==== Data provided ====
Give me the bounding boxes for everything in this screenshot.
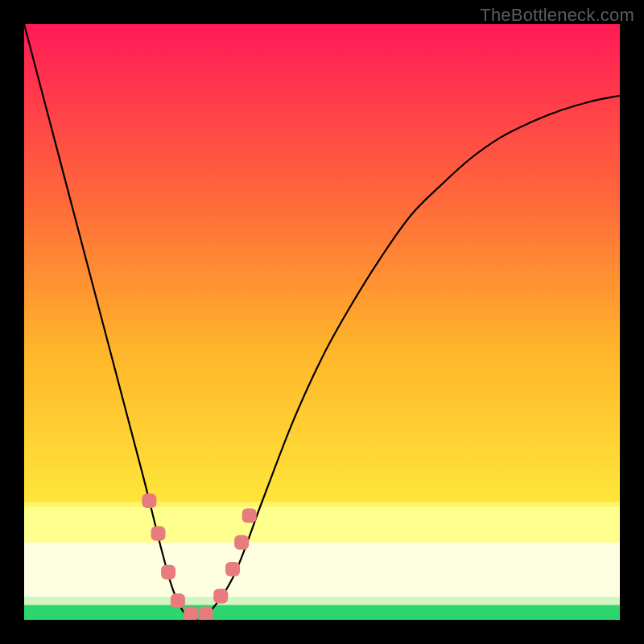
watermark-text: TheBottleneck.com (480, 5, 634, 26)
bottleneck-curve (24, 24, 620, 620)
curve-marker (199, 607, 213, 620)
chart-frame: TheBottleneck.com (0, 0, 644, 644)
curve-marker (234, 535, 249, 550)
plot-area (24, 24, 620, 620)
curve-marker (142, 493, 156, 508)
curve-marker (161, 565, 175, 580)
curve-marker (225, 562, 240, 576)
curve-marker (184, 607, 198, 620)
curve-marker (242, 509, 257, 523)
curve-marker (151, 526, 166, 541)
curve-marker (213, 588, 228, 603)
curve-marker (171, 593, 185, 608)
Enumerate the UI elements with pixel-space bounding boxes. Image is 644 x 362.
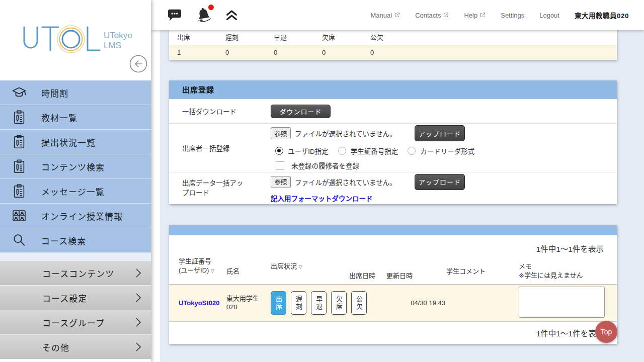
scroll-to-top-button[interactable]: Top <box>595 321 617 343</box>
table-row: UTokyoSt020 東大用学生020 出席 遅刻 早退 欠席 公欠 04/3… <box>169 285 617 321</box>
notifications-bell-icon[interactable] <box>195 7 212 24</box>
sidebar-item-course-contents[interactable]: コースコンテンツ <box>0 261 151 286</box>
bulk-register-row: 出席者一括登録 参照 ファイルが選択されていません。 アップロード ユーザID指… <box>169 123 617 172</box>
summary-value-row: 1 0 0 0 0 <box>169 45 617 60</box>
clipboard-icon <box>10 108 28 126</box>
radio-user-id[interactable] <box>275 147 283 155</box>
summary-value-cell: 0 <box>266 49 314 56</box>
id-type-radio-group: ユーザID指定 学生証番号指定 カードリーダ形式 <box>275 146 617 156</box>
student-attendance-table: 1件中1〜1件を表示 学生証番号 (ユーザID) ▽ 氏名 出席状況 ▽ 出席日… <box>169 225 617 344</box>
summary-header-cell: 欠席 <box>314 32 362 42</box>
notification-badge-dot <box>208 5 214 10</box>
column-header-memo: メモ ※学生には見えません <box>519 262 617 280</box>
svg-text:UTokyo: UTokyo <box>104 31 132 40</box>
student-name-cell: 東大用学生020 <box>226 295 271 312</box>
sort-icon[interactable]: ▽ <box>211 268 214 274</box>
download-button[interactable]: ダウンロード <box>271 105 331 118</box>
sidebar-item-others[interactable]: その他 <box>0 335 151 359</box>
column-header-student-id[interactable]: 学生証番号 (ユーザID) ▽ <box>179 257 226 275</box>
attendance-register-section: 出席登録 一括ダウンロード ダウンロード 出席者一括登録 参照 ファイルが選択さ… <box>169 80 617 204</box>
sidebar-item-course-search[interactable]: コース検索 <box>0 228 151 253</box>
sidebar-item-timetable[interactable]: 時間割 <box>0 80 151 105</box>
summary-header-cell: 出席 <box>169 32 217 42</box>
browse-file-button[interactable]: 参照 <box>271 176 291 188</box>
chevron-right-icon <box>135 293 141 303</box>
summary-value-cell: 0 <box>217 49 266 56</box>
collapse-topbar-icon[interactable] <box>225 9 238 21</box>
sidebar-item-label: その他 <box>42 341 69 353</box>
radio-card-reader-format[interactable] <box>408 147 416 155</box>
messages-icon[interactable] <box>167 9 182 22</box>
sidebar-item-course-settings[interactable]: コース設定 <box>0 286 151 310</box>
summary-header-row: 出席 遅刻 早退 欠席 公欠 <box>169 29 617 45</box>
bulk-register-label: 出席者一括登録 <box>169 124 271 172</box>
utol-logo-icon[interactable]: UTokyo LMS <box>17 19 138 62</box>
status-button-present[interactable]: 出席 <box>271 291 286 315</box>
clipboard-icon <box>10 157 28 175</box>
radio-student-card-number[interactable] <box>338 147 346 155</box>
result-count-top: 1件中1〜1件を表示 <box>169 235 617 254</box>
sidebar-item-label: コース設定 <box>42 292 87 304</box>
header-text: (ユーザID) <box>179 266 209 274</box>
sidebar-item-online-class-info[interactable]: オンライン授業情報 <box>0 204 151 228</box>
table-header-bar <box>169 225 617 235</box>
bulk-download-content: ダウンロード <box>271 99 617 123</box>
contacts-link[interactable]: Contacts <box>415 12 449 19</box>
status-button-late[interactable]: 遅刻 <box>291 291 306 315</box>
contacts-link-label: Contacts <box>415 12 441 19</box>
svg-text:LMS: LMS <box>104 41 121 50</box>
radio-label: ユーザID指定 <box>288 146 329 156</box>
external-link-icon <box>394 12 400 18</box>
collapse-sidebar-button[interactable] <box>129 54 148 73</box>
graduation-cap-icon <box>10 83 28 102</box>
column-header-status[interactable]: 出席状況 ▽ <box>271 261 349 270</box>
sidebar-item-submissions[interactable]: 提出状況一覧 <box>0 130 151 154</box>
sidebar-item-label: コースグループ <box>42 316 105 329</box>
settings-link[interactable]: Settings <box>501 12 524 19</box>
column-header-attend-date: 出席日時 <box>349 270 386 280</box>
sidebar-nav-main: 時間割 教材一覧 提出状況一覧 <box>0 80 151 253</box>
search-icon <box>10 231 28 249</box>
header-text: ※学生には見えません <box>519 272 583 279</box>
upload-button[interactable]: アップロード <box>415 174 465 190</box>
current-user-name[interactable]: 東大用教職員020 <box>575 10 629 20</box>
sidebar-item-label: メッセージ一覧 <box>41 185 105 198</box>
column-header-update-date: 更新日時 <box>386 270 446 280</box>
student-id-link[interactable]: UTokyoSt020 <box>179 299 219 307</box>
manual-link-label: Manual <box>371 12 392 19</box>
external-link-icon <box>443 12 449 18</box>
upload-button[interactable]: アップロード <box>415 125 465 141</box>
register-unenrolled-checkbox[interactable] <box>276 161 284 170</box>
sidebar-item-label: 提出状況一覧 <box>41 136 96 148</box>
sidebar-item-messages[interactable]: メッセージ一覧 <box>0 179 151 204</box>
topbar: Manual Contacts Help Settings Logout 東大用… <box>151 0 644 30</box>
bulk-upload-label-text: 出席データ一括アップロード <box>182 179 248 197</box>
sidebar-section-divider <box>0 253 151 261</box>
memo-textarea[interactable] <box>519 287 605 318</box>
logo-area: UTokyo LMS <box>0 0 151 80</box>
chevron-right-icon <box>135 317 141 327</box>
column-header-comment: 学生コメント <box>446 266 519 276</box>
external-link-icon <box>479 12 486 18</box>
bulk-register-content: 参照 ファイルが選択されていません。 アップロード ユーザID指定 学生証番号指… <box>271 124 617 172</box>
manual-link[interactable]: Manual <box>371 12 400 19</box>
help-link[interactable]: Help <box>464 12 486 19</box>
sidebar-item-course-group[interactable]: コースグループ <box>0 310 151 335</box>
sidebar-nav-course: コースコンテンツ コース設定 コースグループ その他 <box>0 261 151 359</box>
sort-icon[interactable]: ▽ <box>299 264 302 269</box>
chevron-right-icon <box>135 268 141 278</box>
settings-link-label: Settings <box>501 12 524 19</box>
header-text: メモ <box>519 262 532 270</box>
status-button-absent[interactable]: 欠席 <box>331 291 347 315</box>
chevron-right-icon <box>135 342 141 352</box>
bulk-upload-label: 出席データ一括アップロード <box>169 172 271 204</box>
sidebar-item-materials[interactable]: 教材一覧 <box>0 105 151 130</box>
logout-link[interactable]: Logout <box>539 12 559 19</box>
status-button-early-leave[interactable]: 早退 <box>311 291 327 315</box>
status-button-excused[interactable]: 公欠 <box>351 291 367 315</box>
sidebar-item-content-search[interactable]: コンテンツ検索 <box>0 154 151 179</box>
format-download-link[interactable]: 記入用フォーマットダウンロード <box>271 193 373 203</box>
sidebar-item-label: コンテンツ検索 <box>41 160 105 173</box>
browse-file-button[interactable]: 参照 <box>271 127 291 139</box>
summary-header-cell: 公欠 <box>362 32 411 42</box>
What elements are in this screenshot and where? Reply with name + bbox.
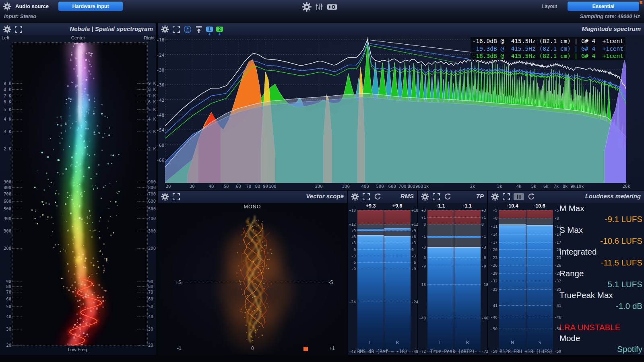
- tick-dash: [12, 89, 22, 90]
- meter-gridline: [499, 257, 553, 258]
- arrow-to-top-icon[interactable]: [195, 25, 203, 33]
- freq-tick-label: 90: [1, 279, 11, 284]
- true-peak-meter-panel: TP -1.1-1.1+3+10-1-3-6-9-18-40-72+3+10-1…: [418, 191, 487, 355]
- level-fill: [499, 224, 526, 351]
- io-icon[interactable]: [327, 3, 337, 11]
- essential-layout-button[interactable]: Essential: [568, 2, 639, 11]
- freq-tick-label: 200: [315, 184, 323, 189]
- gear-icon[interactable]: [3, 2, 11, 10]
- meter-gridline: [499, 289, 553, 290]
- freq-tick-label: 8 K: [1, 87, 11, 92]
- meter-gridline: [499, 305, 553, 306]
- fullscreen-icon[interactable]: [172, 25, 180, 33]
- meter-gridline: [499, 210, 553, 210]
- tick-dash: [137, 119, 147, 119]
- scale-tick-label: -14: [491, 232, 497, 237]
- freq-tick-label: 30: [190, 184, 195, 189]
- freq-tick-label: 20k: [623, 184, 630, 189]
- freq-tick-label: 6 K: [1, 99, 11, 104]
- freq-tick-label: 8 K: [148, 87, 156, 92]
- fullscreen-icon[interactable]: [432, 193, 440, 201]
- stat-value: -11.5 LUFS: [559, 257, 642, 268]
- readout-line: -16.0dB @ 415.5Hz (82.1 cm) | G# 4 +1cen…: [473, 37, 623, 45]
- over-zone: [499, 210, 526, 218]
- tick-dash: [137, 282, 147, 282]
- refresh-icon[interactable]: [374, 193, 382, 201]
- tick-dash: [137, 102, 147, 102]
- freq-tick-label: 200: [148, 246, 156, 251]
- freq-tick-label: 300: [148, 228, 156, 233]
- scale-tick-label: +6: [411, 234, 416, 239]
- db-tick-label: -66: [157, 158, 164, 162]
- cursor-readout: -16.0dB @ 415.5Hz (82.1 cm) | G# 4 +1cen…: [471, 37, 625, 60]
- meter-gridline: [427, 210, 481, 210]
- scale-tick-label: -46: [491, 315, 497, 319]
- notification-dot: [640, 1, 642, 4]
- hardware-input-button[interactable]: Hardware input: [58, 2, 123, 11]
- spectrum-header: live 1 + 2 + Magnitude spectrum: [158, 23, 644, 35]
- meter-gridline: [427, 217, 481, 218]
- freq-tick-label: 5k: [531, 184, 537, 189]
- gear-icon[interactable]: [491, 193, 499, 201]
- gear-icon[interactable]: [3, 25, 11, 33]
- pause-button[interactable]: [514, 193, 524, 200]
- over-zone: [384, 210, 411, 224]
- spatial-spectrogram-plot[interactable]: [12, 42, 148, 346]
- freq-tick-label: 700: [148, 191, 156, 196]
- add-curve-icon[interactable]: +: [218, 32, 221, 36]
- rms-meter-panel: RMS +9.3+9.6+18+12+9+6+30-3-6-9-24-48+18…: [348, 191, 417, 355]
- freq-tick-label: 5 K: [148, 107, 156, 112]
- gear-icon[interactable]: [421, 193, 429, 201]
- scale-tick-label: -26: [554, 263, 561, 267]
- scale-tick-label: -6: [421, 255, 426, 260]
- mode-label: Mode: [559, 333, 642, 343]
- global-toolbar: [302, 2, 337, 12]
- curve-slot-2[interactable]: 2 +: [216, 27, 223, 36]
- scale-tick-label: -3: [421, 245, 426, 249]
- layout-label: Layout: [542, 4, 557, 9]
- curve-slot-1[interactable]: 1 +: [206, 27, 213, 36]
- meter-peak-values: -10.4-10.6: [499, 203, 553, 209]
- freq-tick-label: 20: [166, 184, 171, 189]
- low-freq-label: Low Freq.: [0, 347, 156, 352]
- freq-tick-label: 7 K: [148, 93, 156, 98]
- scale-tick-label: -23: [554, 255, 561, 260]
- stat-value: 5.1 LUFS: [559, 279, 642, 290]
- fullscreen-icon[interactable]: [502, 193, 510, 201]
- scale-tick-label: -5: [493, 208, 497, 212]
- meter-gridline: [499, 249, 553, 250]
- freq-tick-label: 2k: [470, 184, 475, 189]
- meter-scale-right: -5-8-11-14-17-20-23-26-29-32-35-41-46-50…: [554, 210, 564, 351]
- scale-tick-label: +6: [351, 234, 356, 239]
- tick-dash: [12, 182, 22, 182]
- fullscreen-icon[interactable]: [14, 25, 23, 33]
- pan-labels: Left Center Right: [0, 35, 156, 42]
- refresh-icon[interactable]: [444, 193, 452, 201]
- mixer-icon[interactable]: [315, 3, 323, 11]
- live-play-icon[interactable]: live: [184, 25, 192, 33]
- meter-scale-left: +3+10-1-3-6-9-18-40-72: [418, 210, 427, 351]
- freq-tick-label: 800: [1, 185, 11, 190]
- tick-dash: [12, 299, 22, 299]
- meter-peak-values: -1.1-1.1: [427, 203, 481, 209]
- freq-tick-label: 3 K: [1, 129, 11, 134]
- tick-dash: [12, 83, 22, 84]
- add-curve-icon[interactable]: +: [208, 32, 211, 36]
- spectrum-plot[interactable]: -16.0dB @ 415.5Hz (82.1 cm) | G# 4 +1cen…: [165, 37, 626, 183]
- gear-icon[interactable]: [161, 25, 169, 33]
- scale-tick-label: -1: [481, 234, 486, 239]
- scale-tick-label: +3: [351, 241, 356, 245]
- settings-gear-icon[interactable]: [302, 2, 312, 12]
- scale-tick-label: 0: [481, 222, 484, 226]
- fullscreen-icon[interactable]: [362, 193, 370, 201]
- freq-tick-label: 600: [148, 199, 156, 204]
- frequency-axis: 2030405060708090100200300400500600700800…: [165, 184, 626, 189]
- refresh-icon[interactable]: [527, 193, 535, 201]
- meter-channel-L: L: [427, 210, 454, 351]
- tick-dash: [12, 345, 22, 346]
- freq-tick-label: 900: [415, 184, 423, 189]
- gear-icon[interactable]: [351, 193, 359, 201]
- scale-tick-label: +1: [481, 215, 486, 220]
- freq-tick-label: 2 K: [1, 146, 11, 151]
- scale-tick-label: -11: [554, 224, 561, 228]
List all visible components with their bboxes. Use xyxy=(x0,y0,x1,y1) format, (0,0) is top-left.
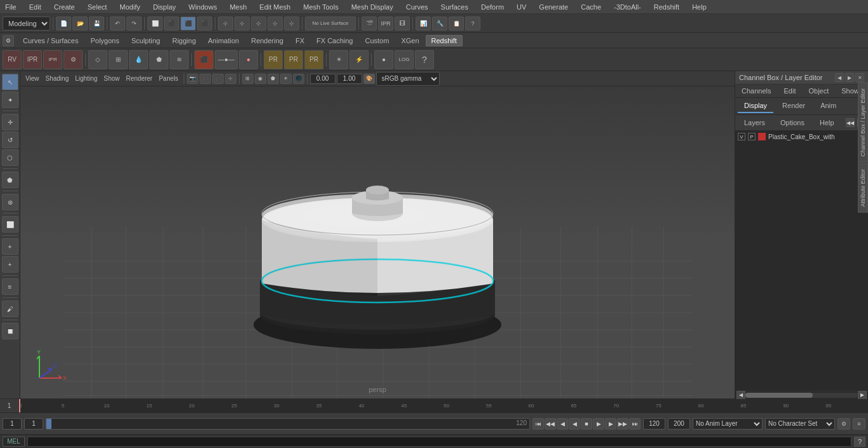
subtab-layers[interactable]: Layers xyxy=(738,116,771,129)
save-file-btn[interactable]: 💾 xyxy=(89,17,104,31)
render-frame-btn[interactable]: 🔲 xyxy=(2,323,18,339)
stop-btn[interactable]: ■ xyxy=(581,418,592,430)
rs-object-icon[interactable]: ⬟ xyxy=(149,50,168,69)
menu-select[interactable]: Select xyxy=(85,3,110,11)
vp-value2-input[interactable] xyxy=(337,74,362,84)
vp-cam-a[interactable]: 🎥 xyxy=(200,74,211,84)
select-by-component-btn[interactable]: ⬜ xyxy=(147,17,163,31)
layer-playback[interactable]: P xyxy=(748,133,756,140)
layer-visibility[interactable]: V xyxy=(738,133,745,140)
shelf-tab-fx-caching[interactable]: FX Caching xyxy=(311,35,358,46)
prev-frame-btn[interactable]: ◀ xyxy=(557,418,568,430)
snap-manip-btn[interactable]: + xyxy=(2,256,18,273)
snap-point-btn[interactable]: ⊹ xyxy=(251,17,266,31)
select-object-btn[interactable]: ⬛ xyxy=(180,17,196,31)
show-manip-btn[interactable]: + xyxy=(2,238,18,255)
shelf-tab-redshift[interactable]: Redshift xyxy=(426,35,463,46)
menu-3dtoall[interactable]: -3DtoAll- xyxy=(611,3,644,11)
menu-deform[interactable]: Deform xyxy=(478,3,506,11)
shelf-tab-custom[interactable]: Custom xyxy=(360,35,395,46)
menu-create[interactable]: Create xyxy=(51,3,78,11)
shelf-tab-fx[interactable]: FX xyxy=(290,35,310,46)
show-tool-btn[interactable]: 🔧 xyxy=(432,17,447,31)
rs-volume-icon[interactable]: 💧 xyxy=(129,50,148,69)
snap-grid-btn[interactable]: ⊹ xyxy=(218,17,233,31)
vp-gamma-select[interactable]: sRGB gamma xyxy=(376,72,440,86)
menu-mesh-display[interactable]: Mesh Display xyxy=(349,3,396,11)
shelf-tab-curves-surfaces[interactable]: Curves / Surfaces xyxy=(17,35,84,46)
menu-display[interactable]: Display xyxy=(151,3,179,11)
soft-select-btn[interactable]: ⊛ xyxy=(2,194,18,210)
char-set-more-btn[interactable]: ≡ xyxy=(853,418,865,430)
vp-renderer-menu[interactable]: Renderer xyxy=(123,74,155,83)
scale-tool-btn[interactable]: ⬡ xyxy=(2,149,18,166)
vp-subdiv-btn[interactable]: ⬟ xyxy=(268,74,279,84)
char-set-select[interactable]: No Character Set xyxy=(765,418,835,430)
scroll-right-btn[interactable]: ▶ xyxy=(858,391,867,400)
vp-show-menu[interactable]: Show xyxy=(101,74,122,83)
shelf-tab-sculpting[interactable]: Sculpting xyxy=(126,35,166,46)
rs-shader-icon[interactable]: ● xyxy=(239,50,258,69)
rs-ipr-icon[interactable]: IPR xyxy=(23,50,42,69)
channel-box-btn[interactable]: 📋 xyxy=(449,17,464,31)
vp-cam-select[interactable]: 📷 xyxy=(187,74,198,84)
scrollbar-thumb[interactable] xyxy=(745,393,813,398)
open-file-btn[interactable]: 📂 xyxy=(72,17,88,31)
skip-to-end-btn[interactable]: ⏭ xyxy=(629,418,641,430)
vp-panels-menu[interactable]: Panels xyxy=(156,74,181,83)
menu-redshift[interactable]: Redshift xyxy=(651,3,682,11)
menu-mesh-tools[interactable]: Mesh Tools xyxy=(301,3,341,11)
vp-smooth-btn[interactable]: ◉ xyxy=(255,74,266,84)
play-forward-btn[interactable]: ▶ xyxy=(593,418,604,430)
rs-render-view-icon[interactable]: RV xyxy=(3,50,22,69)
menu-uv[interactable]: UV xyxy=(514,3,529,11)
select-hierarchy-btn[interactable]: ⬛ xyxy=(164,17,179,31)
cmd-type-btn[interactable]: MEL xyxy=(3,437,25,447)
shelf-tab-polygons[interactable]: Polygons xyxy=(85,35,125,46)
crease-btn[interactable]: ≡ xyxy=(2,278,18,295)
vp-color-btn[interactable]: 🎨 xyxy=(363,74,375,84)
shelf-tab-rendering[interactable]: Rendering xyxy=(245,35,289,46)
vp-wireframe-btn[interactable]: ⊞ xyxy=(242,74,254,84)
rs-settings-icon[interactable]: ⚙ xyxy=(64,50,83,69)
step-back-btn[interactable]: ◀◀ xyxy=(545,418,556,430)
vp-shading-menu[interactable]: Shading xyxy=(43,74,72,83)
vp-view-menu[interactable]: View xyxy=(23,74,42,83)
cmd-help-btn[interactable]: ? xyxy=(854,437,865,447)
vp-snap-btn[interactable]: ⊹ xyxy=(225,74,236,84)
rs-proxy-icon[interactable]: ◇ xyxy=(88,50,107,69)
vp-shadow-btn[interactable]: 🌑 xyxy=(293,74,304,84)
menu-edit-mesh[interactable]: Edit Mesh xyxy=(257,3,293,11)
shelf-tab-rigging[interactable]: Rigging xyxy=(166,35,201,46)
timeline-playhead[interactable] xyxy=(19,399,20,412)
ipr-btn[interactable]: IPR xyxy=(378,17,393,31)
scrollbar-track[interactable] xyxy=(745,393,858,398)
frame-start-input[interactable] xyxy=(24,418,43,430)
rs-mat-ball-icon[interactable]: ● xyxy=(374,50,393,69)
rs-scatter-icon[interactable]: ≋ xyxy=(170,50,189,69)
menu-help[interactable]: Help xyxy=(689,3,709,11)
edge-tab-attr-editor[interactable]: Attribute Editor xyxy=(858,163,868,213)
rs-env-icon[interactable]: PR xyxy=(284,50,303,69)
show-attr-btn[interactable]: 📊 xyxy=(416,17,431,31)
subtab-options[interactable]: Options xyxy=(774,116,811,129)
anim-layer-select[interactable]: No Anim Layer xyxy=(693,418,763,430)
skip-to-start-btn[interactable]: ⏮ xyxy=(532,418,544,430)
layer-color-swatch[interactable] xyxy=(758,133,766,140)
layer-arrow-left[interactable]: ◀◀ xyxy=(846,118,855,127)
timeline-track[interactable]: 0 5 10 15 20 25 30 35 40 45 50 55 60 65 … xyxy=(19,399,868,412)
new-file-btn[interactable]: 📄 xyxy=(56,17,71,31)
snap-curve-btn[interactable]: ⊹ xyxy=(234,17,250,31)
rs-help-icon[interactable]: ? xyxy=(415,50,434,69)
shelf-tab-xgen[interactable]: XGen xyxy=(395,35,424,46)
subtab-anim[interactable]: Anim xyxy=(814,99,843,113)
current-frame-input[interactable] xyxy=(3,418,22,430)
undo-btn[interactable]: ↶ xyxy=(110,17,125,31)
menu-file[interactable]: File xyxy=(3,3,19,11)
select-tool-btn[interactable]: ↖ xyxy=(2,74,18,90)
subtab-help[interactable]: Help xyxy=(813,116,841,129)
play-back-btn[interactable]: ◀ xyxy=(569,418,580,430)
rs-mat-log-icon[interactable]: LOG xyxy=(395,50,414,69)
menu-mesh[interactable]: Mesh xyxy=(227,3,249,11)
playback-end-input[interactable] xyxy=(643,418,665,430)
====
- [Exercise]
Please say how many lines of the material above include "section", giving that number and no other words.

- [Written solution]
2